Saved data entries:
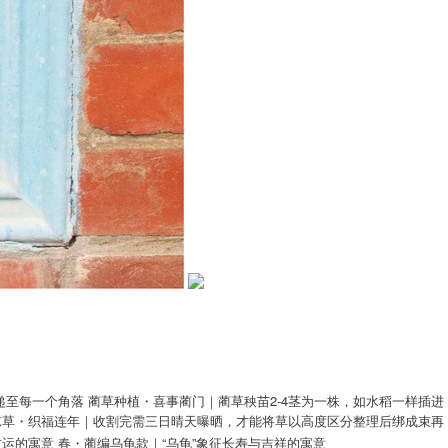
递至每一个角落 蔺草种植・喜事蔺门｜蔺草秧苗2-4茎为一株，如水稻一样插进
草掠草・织福连年｜收割完需三日晴天曝晒，才能将草以高度区分整理后绑成束再
财运的寓意 春・蔺编乌龟款｜“乌龟”象征长寿与吉祥的寓意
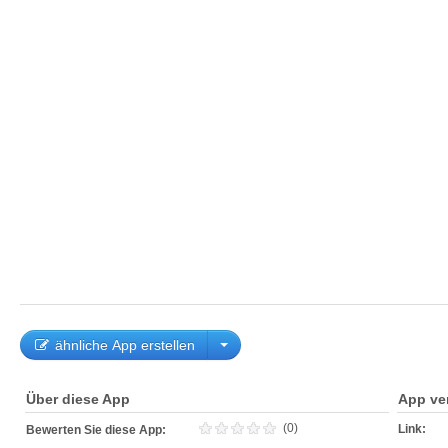
ähnliche App erstellen
Über diese App
App ve
(0)
Link:
Bewerten Sie diese App:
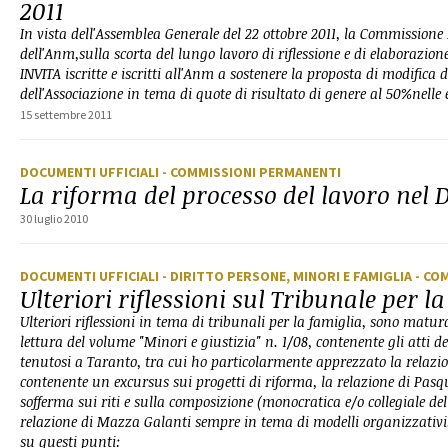
2011
In vista dell'Assemblea Generale del 22 ottobre 2011, la Commissione
dell'Anm,sulla scorta del lungo lavoro di riflessione e di elaborazion
INVITA iscritte e iscritti all'Anm a sostenere la proposta di modifica d
dell'Associazione in tema di quote di risultato di genere al 50%nelle e
15 settembre 2011
DOCUMENTI UFFICIALI
- COMMISSIONI PERMANENTI
La riforma del processo del lavoro nel D
30 luglio 2010
DOCUMENTI UFFICIALI
- DIRITTO PERSONE, MINORI E FAMIGLIA
- CO
Ulteriori riflessioni sul Tribunale per l
Ulteriori riflessioni in tema di tribunali per la famiglia, sono matu
lettura del volume "Minori e giustizia" n. 1/08, contenente gli atti 
tenutosi a Taranto, tra cui ho particolarmente apprezzato la relazi
contenente un excursus sui progetti di riforma, la relazione di Pasq
sofferma sui riti e sulla composizione (monocratica e/o collegiale de
relazione di Mazza Galanti sempre in tema di modelli organizzativi.
su questi punti:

→ What to work on: Although pictures appear among the records above, write out exactly only the lines from the one that has "Über diese App" through the one that has "INVITA iscritte e", and leave the pictures out.

→ Answer space:
Über diese App
App ve
(0)
Link:
Bewerten Sie diese App:
2011
In vista dell'Assemblea Generale del 22 ottobre 2011, la Commissione
dell'Anm,sulla scorta del lungo lavoro di riflessione e di elaborazion
INVITA iscritte e iscritti all'Anm a sostenere la proposta di modifica d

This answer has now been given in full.